Em 2019 (últimos dados que temos disponíveis), foram realizados em Portugal 14.928 abortos, ou seja, utilizando estes dados, são feitos em média no nosso país 41 abortos por dia, o que significa que, por semana, era possível abrir uma escola para quase 300 alunos, o que só não ocorre, porque estes seres humanos concebidos como todos os outros são assassinados antes de, como todos os outros, poderem ver a luz do dia. De maneira a termos uma pequena noção do que estes quase 15.000 bebés abortados significariam para a natalidade desse mesmo ano de 2019 (em que nasceram em Portugal cerca de 87.000 crianças), basta somarmos estes dois números, que nos daria um total de praticamente 102.000 nascimentos, o maior número desde 2008 e certamente um grande passo para combater a crise demográfica que se abate sobre a Europa e Portugal.
Dizia Santa Madre Teresa de Calcutá em 1994 que “o grande destruidor da paz hoje é o aborto, porque é uma guerra contra a criança, um homicídio directo de crianças inocentes, assassinadas pela própria mãe”. Mas esta é a cultura de morte que estamos cada vez mais a experienciar (e a promover) no nosso mundo, que se quer supostamente mais fraterno, justo e igual. Como é que é possível querer a paz no mundo e exigir depois leis que permitam entrar em guerra não só com a vida, mas com a vida de inocentes e indefesos? Como é que é possível a alguém opor-se firmemente à pena de morte para pedófilos ou assassinos (e bem, porque a vida humana é sagrada), mas depois apoiar e incentivar a pena de morte para bebés com centímetros de tamanho e gramas de peso cujo crime imperdoável foi, na sua larguíssima maioria, não serem desejados pelos pais? Porque é que não se hasteiam bandeiras com um bebé ou contra o aborto ao lado ou por cima das bandeiras arco-íris? Qual é o critério, qual a razão, onde estão o amor e os direitos humanos no meio disto tudo?

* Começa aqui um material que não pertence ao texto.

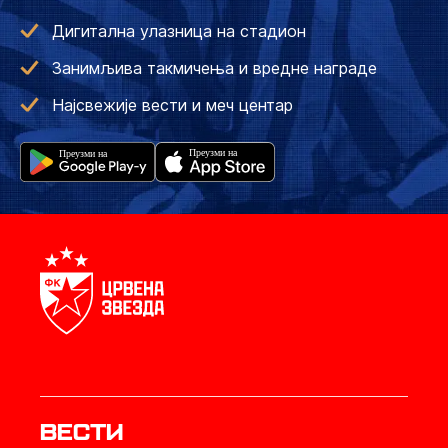
Дигитална улазница на стадион
Занимљива такмичења и вредне награде
Најсвежије вести и меч центар
Вести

Por outro lado e mudando o tema, como portugueses e como seres humanos, não devíamos dormir tranquilos enquanto a situação de terror e medo que se dá em Cabo Delgado não encontrar um fim. Desde 2017, grupos terroristas islâmicos radicais (Al-Shabaab) têm provocado o verdadeiro terror nas aldeias e vilas do norte de Moçambique. Isto gerou até hoje milhares de mortos, perto de um milhão de deslocados e refugiados e uma tragédia humanitária de proporções dantescas. No norte de Moçambique faltam alimentos, casas e abrigos, roupas e outros bens essenciais, cuidados de saúde dignos e respostas escolares e educacionais imediatas e urgentes para as mais de 350 mil crianças deslocadas. Estes falantes de língua portuguesa estão a ser diariamente privados do corolário mais essencial dos seus direitos humanos, mas não têm tido a atenção e a relevância mediática que mereciam. A estes, a ONU, a União Europeia e os bem-falantes das redes sociais chegam tarde (se chegarem).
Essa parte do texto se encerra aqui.